• BRIEF
Report every line from the material that contains the word "свиста".

• DATA SUPPLIED

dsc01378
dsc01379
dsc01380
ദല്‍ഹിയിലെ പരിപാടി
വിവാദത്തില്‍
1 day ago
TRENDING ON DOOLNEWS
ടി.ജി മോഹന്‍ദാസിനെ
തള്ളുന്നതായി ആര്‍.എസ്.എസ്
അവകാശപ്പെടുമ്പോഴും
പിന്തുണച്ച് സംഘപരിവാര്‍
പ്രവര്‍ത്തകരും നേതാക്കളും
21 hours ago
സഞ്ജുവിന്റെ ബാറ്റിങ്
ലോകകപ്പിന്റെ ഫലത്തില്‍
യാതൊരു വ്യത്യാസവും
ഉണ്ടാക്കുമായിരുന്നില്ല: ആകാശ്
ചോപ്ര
* * *
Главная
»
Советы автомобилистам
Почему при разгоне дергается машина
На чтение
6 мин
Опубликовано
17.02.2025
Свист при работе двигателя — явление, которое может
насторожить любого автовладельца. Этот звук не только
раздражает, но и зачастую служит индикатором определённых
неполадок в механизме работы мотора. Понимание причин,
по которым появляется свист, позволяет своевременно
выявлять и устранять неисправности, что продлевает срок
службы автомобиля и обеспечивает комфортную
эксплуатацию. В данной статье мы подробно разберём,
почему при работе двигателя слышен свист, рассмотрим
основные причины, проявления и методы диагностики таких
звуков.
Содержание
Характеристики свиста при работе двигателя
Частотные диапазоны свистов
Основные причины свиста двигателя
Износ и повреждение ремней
--
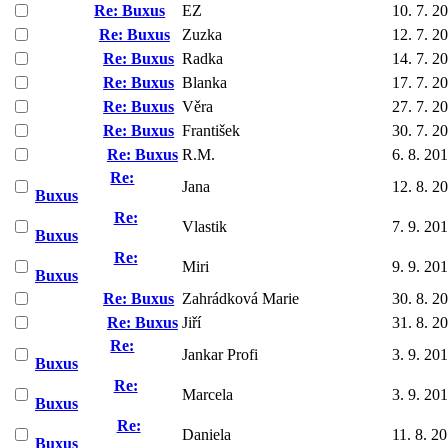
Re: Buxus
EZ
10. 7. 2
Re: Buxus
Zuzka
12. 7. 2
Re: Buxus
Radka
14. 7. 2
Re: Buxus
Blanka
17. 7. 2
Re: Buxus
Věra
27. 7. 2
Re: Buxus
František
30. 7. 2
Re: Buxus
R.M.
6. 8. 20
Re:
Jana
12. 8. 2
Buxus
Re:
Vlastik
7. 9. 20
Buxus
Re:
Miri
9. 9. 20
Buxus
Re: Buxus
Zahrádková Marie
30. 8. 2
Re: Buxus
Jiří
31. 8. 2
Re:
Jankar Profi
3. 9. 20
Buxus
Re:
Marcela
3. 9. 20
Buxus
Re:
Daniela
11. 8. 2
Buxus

• FINISHED EXERCISE
Характеристики свиста при работе двигателя
Основные причины свиста двигателя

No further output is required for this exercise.